» Activity
Please return the records below exactly as they stand, with the pictures removed.

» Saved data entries
▬▬▬▬▬▬▬▬▬▬

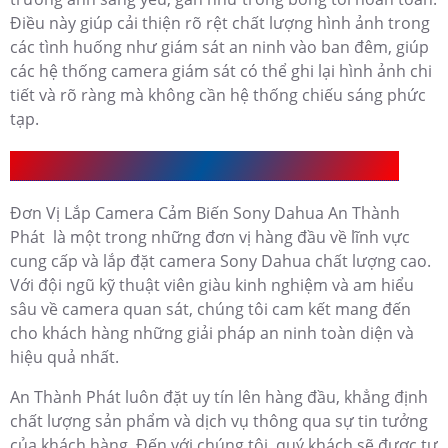
Điều này giúp cải thiện rõ rệt chất lượng hình ảnh trong
các tình huống như giám sát an ninh vào ban đêm, giúp
các hệ thống camera giám sát có thể ghi lại hình ảnh chi
tiết và rõ ràng mà không cần hệ thống chiếu sáng phức
tạp.
Đơn Vị Lắp Camera Cảm Biến Sony Dahua UY Tín
Đơn Vị Lắp Camera Cảm Biến Sony Dahua An Thành
Phát là một trong những đơn vị hàng đầu về lĩnh vực
cung cấp và lắp đặt camera Sony Dahua chất lượng cao.
Với đội ngũ kỹ thuật viên giàu kinh nghiệm và am hiểu
sâu về camera quan sát, chúng tôi cam kết mang đến
cho khách hàng những giải pháp an ninh toàn diện và
hiệu quả nhất.
An Thành Phát luôn đặt uy tín lên hàng đầu, khẳng định
chất lượng sản phẩm và dịch vụ thông qua sự tin tưởng
của khách hàng. Đến với chúng tôi, quý khách sẽ được tư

▬▬▬▬▬▬▬▬▬▬

» Reply to the exercise
Điều này giúp cải thiện rõ rệt chất lượng hình ảnh trong
các tình huống như giám sát an ninh vào ban đêm, giúp
các hệ thống camera giám sát có thể ghi lại hình ảnh chi
tiết và rõ ràng mà không cần hệ thống chiếu sáng phức
tạp.
Đơn Vị Lắp Camera Cảm Biến Sony Dahua UY Tín
Đơn Vị Lắp Camera Cảm Biến Sony Dahua An Thành
Phát là một trong những đơn vị hàng đầu về lĩnh vực
cung cấp và lắp đặt camera Sony Dahua chất lượng cao.
Với đội ngũ kỹ thuật viên giàu kinh nghiệm và am hiểu
sâu về camera quan sát, chúng tôi cam kết mang đến
cho khách hàng những giải pháp an ninh toàn diện và
hiệu quả nhất.
An Thành Phát luôn đặt uy tín lên hàng đầu, khẳng định
chất lượng sản phẩm và dịch vụ thông qua sự tin tưởng
của khách hàng. Đến với chúng tôi, quý khách sẽ được tư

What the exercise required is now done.